Если взять все голливудские фильмы, то производственный процесс во всей его интенсивности мы сможем увидеть лишь тогда, когда герой проникает в секретную область преступного бизнеса, туда, где размещена активная рабочая сила (очистка и упаковка наркотиков, производство ракеты, которая должна уничтожить Нью—Йорк…). Когда в фильмах о Джеймсе Бонде его захватывает главный злодей, то обычно он устраивает ему экскурсию на подпольную фабрику. Разве в этом горделивом представлении производства не сближаются Голливуд и социалистический реализм? Функция же появления здесь Бонда заключается, конечно же, в том. чтобы устроить фейерверк, взорвать это место производства, позволяя нам вернуться к каждодневному подобию нашего существования в мире «исчезнувшего рабочего класса».
В такого рода финальной оргии насилия в фильмах о Джеймсе Бонде на самом деле взрывается некий уникальный утопический момент в истории Запада: момент, в котором участие в коллективном процессе материального труда понималось как место, способное породить аутентичный смысл сообщества и солидарности.

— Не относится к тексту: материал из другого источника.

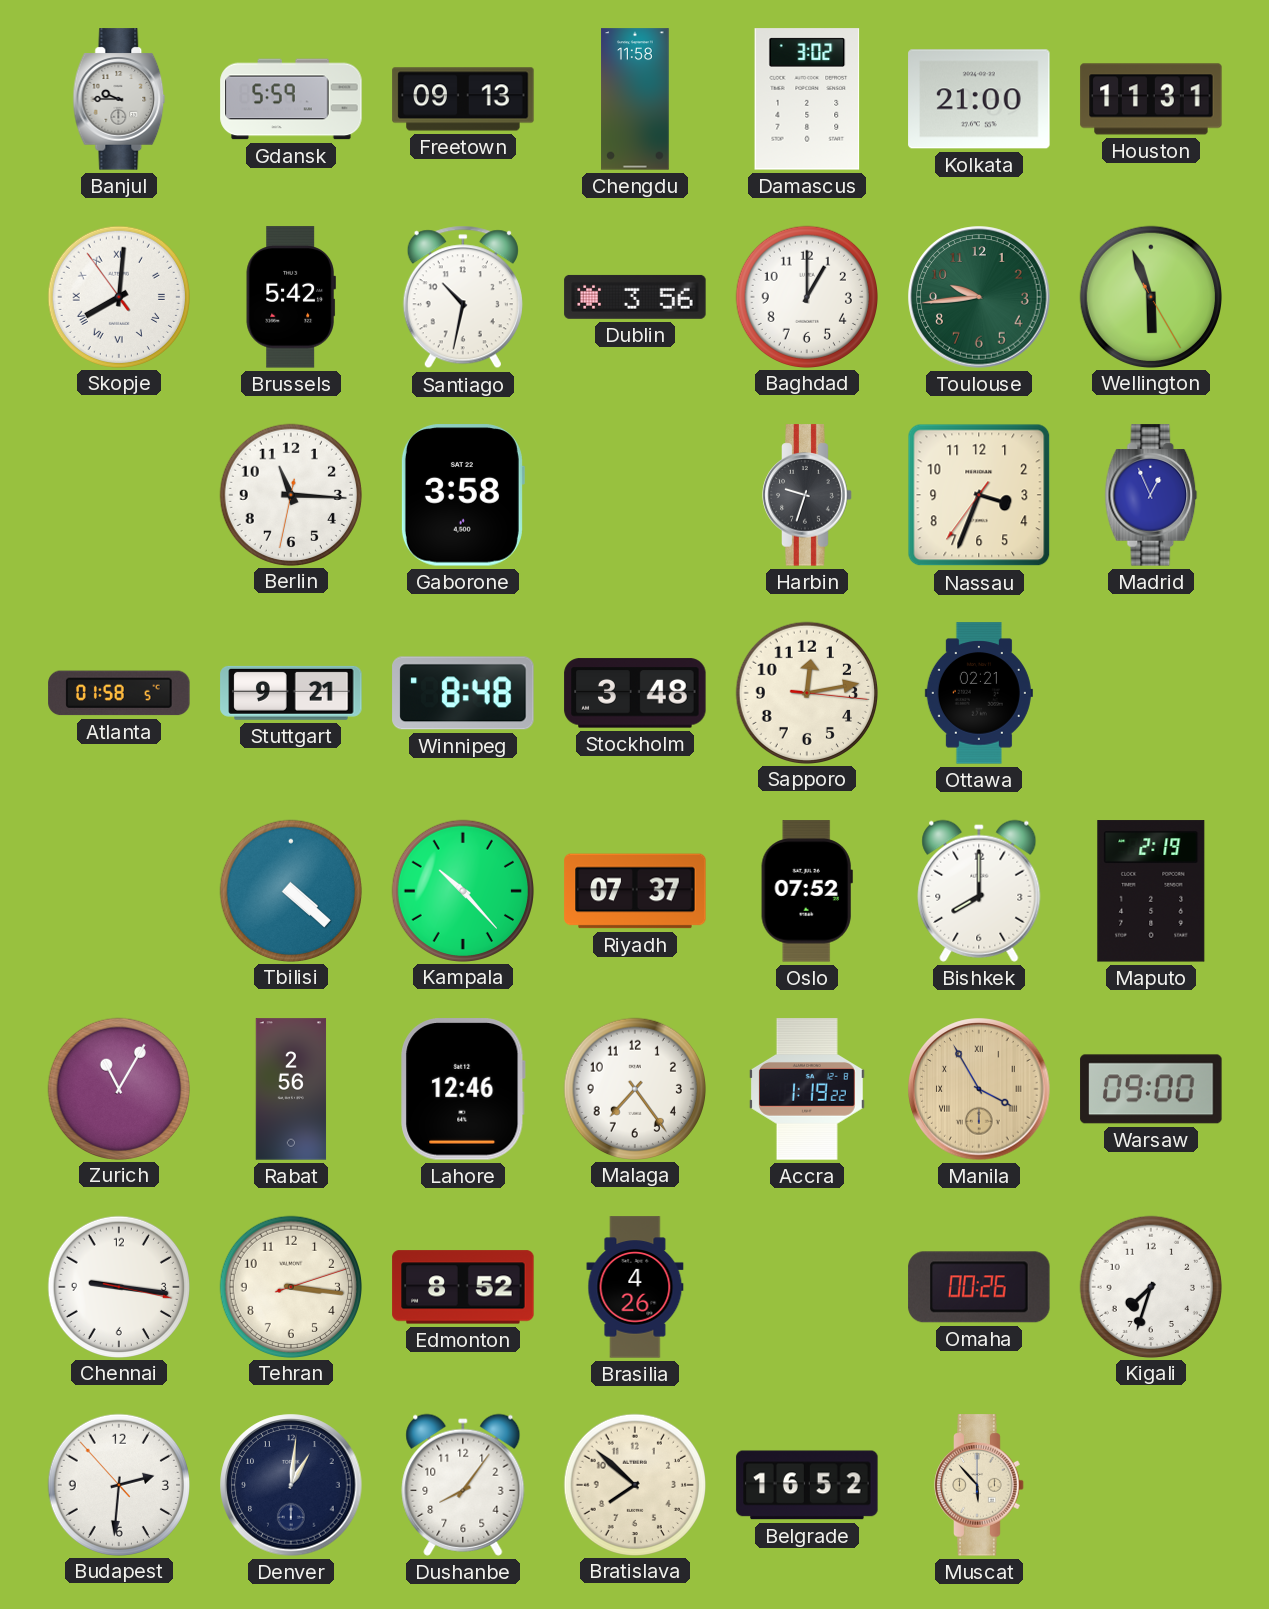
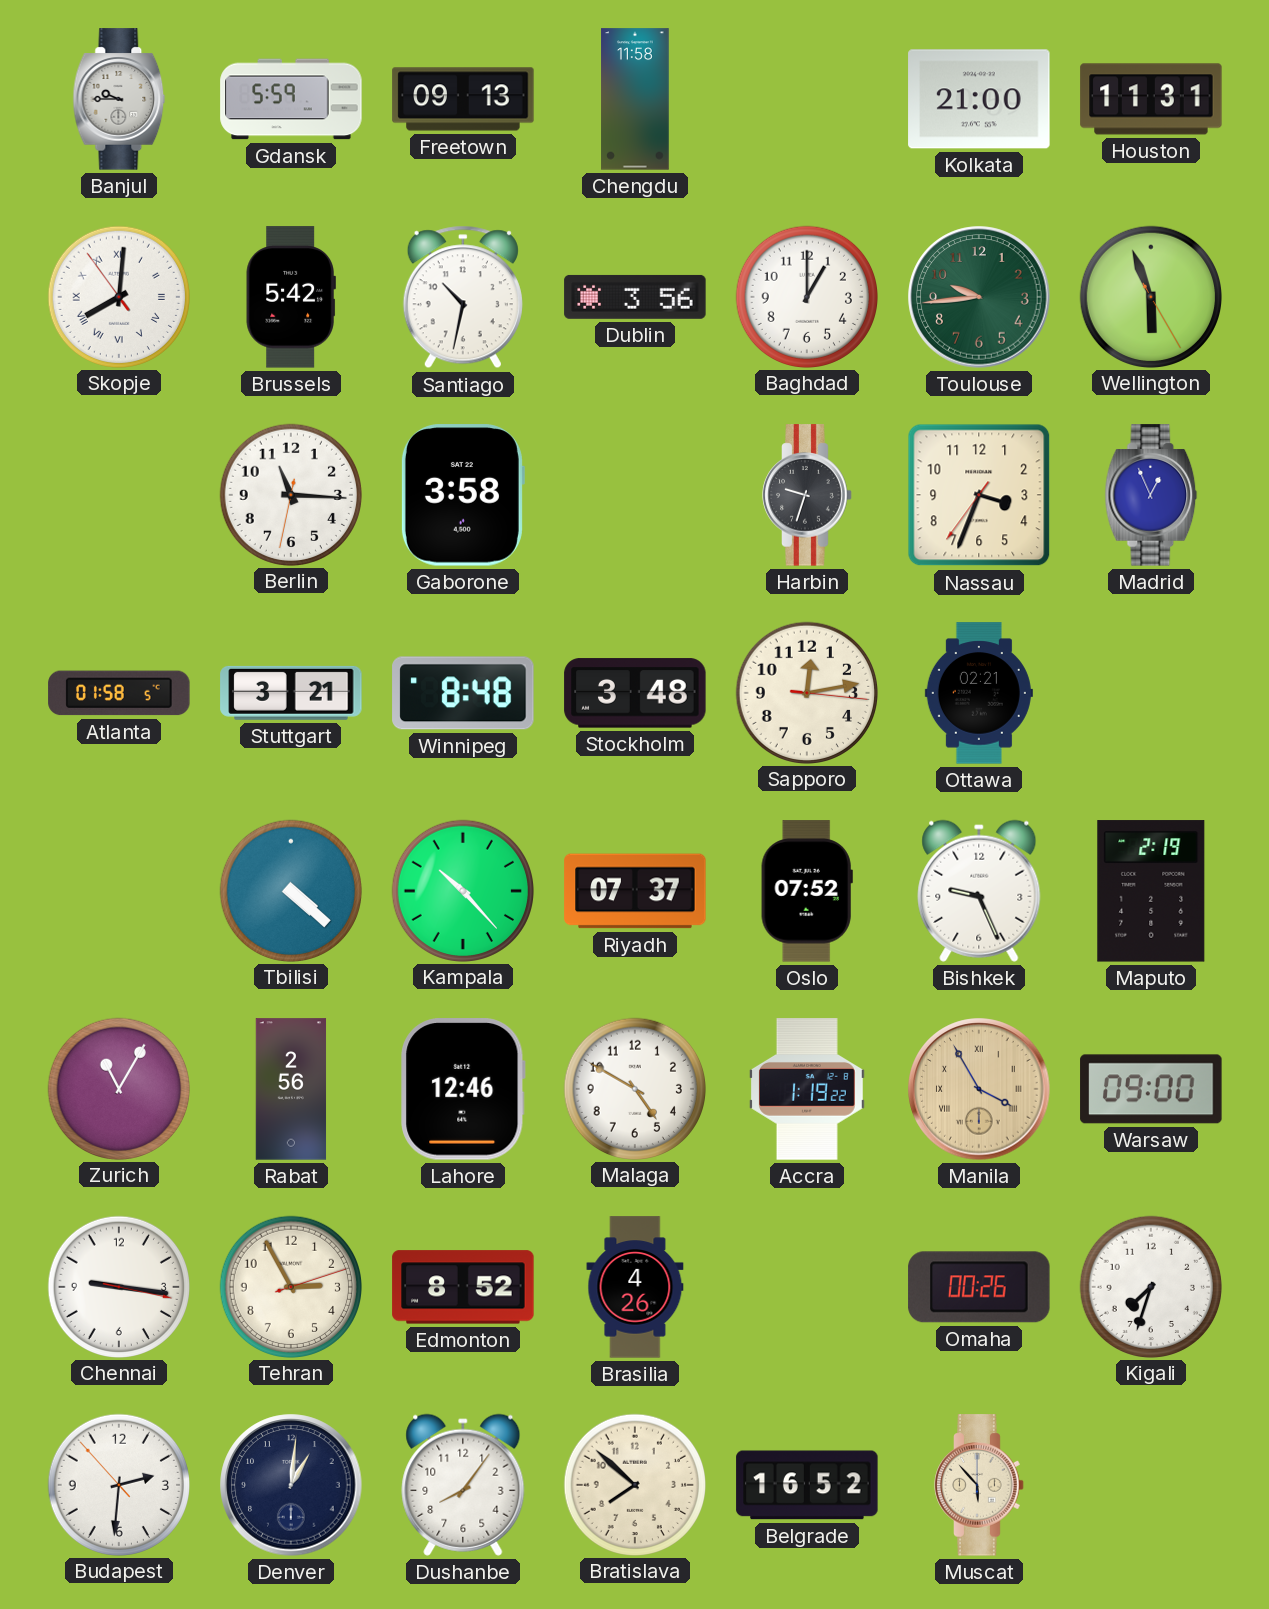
Damascus: 3:02 -> none
Stuttgart: 9:21 -> 3:21
Bishkek: 8:00 -> 9:26
Malaga: 7:24 -> 4:50
Tehran: 3:16 -> 2:55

Мечта заключалась не в том, чтобы уйти от физического труда, но в том, чтобы найти удовлетворение в нем как в коллективном переживании, вращающемся вокруг старого библейского определения труда как проклятия за грехопадение Адама. В своей небольшой книге об Александре Солженицыне, которая стала одной из его последних работ, Дьердь Лукач дает восторженную оценку «Одному дню Ивана Денисовича», рассказу, который впервые в истории советской литературы описывает обычную жизнь в ГУЛаге (и публикацию которого должен был одобрить сам Генеральный секретарь Коммунистической партии, Никита Хрущев) [63]. Лукач обращает внимание на сцену, в которой к концу долгого рабочего дня Иван Денисович бросается заканчивать кладку стены. Когда он слышит голос охранника, приказывающего всем заключенным построиться для возвращения в бараки, то не может устоять перед искушением положить напоследок еще парочку кирпичей, хотя рискует при этом навлечь на себя гнев охранника. Лукач считает это стремление завершить работу знаком того, что специфически социалистическое понятие материального производства как места творческого удовлетворения выживает даже в жестоких условиях ГУЛага. Когда к вечеру Иван Денисович подводит итоги прошедшего дня, он с удовлетворением отмечает, что завершил кладку и делал ее с удовольствием. Лукач прав в своем парадоксальном утверждении, что «Один день Ивана Денисовича», этот основополагающий диссидентский текст, совершенно четко подпадает под самое строгое определение социалистического реализма.
62
В том, что следует ниже, я полагаюсь на диссертацию Чарити Скрибнера: Scribner Ch. Working Memory (Columbia University, New York, 2000).
63
Cm.: Lukacs G. Solzhenitsyn. Cambridge: The MIT Press, 1971.